→ Aim of the task
The data beneath this task is to be duplicated exactly, in its entirety.
BEGIN Source information
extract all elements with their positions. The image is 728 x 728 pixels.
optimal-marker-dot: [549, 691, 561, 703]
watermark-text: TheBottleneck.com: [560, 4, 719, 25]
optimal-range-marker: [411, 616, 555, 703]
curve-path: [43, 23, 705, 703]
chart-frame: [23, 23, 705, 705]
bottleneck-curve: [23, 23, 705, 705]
END Source information
→ Response
extract all elements with their positions. The image is 728 x 728 pixels.
optimal-marker-dot: [549, 691, 561, 703]
watermark-text: TheBottleneck.com: [560, 4, 719, 25]
optimal-range-marker: [411, 616, 555, 703]
curve-path: [43, 23, 705, 703]
chart-frame: [23, 23, 705, 705]
bottleneck-curve: [23, 23, 705, 705]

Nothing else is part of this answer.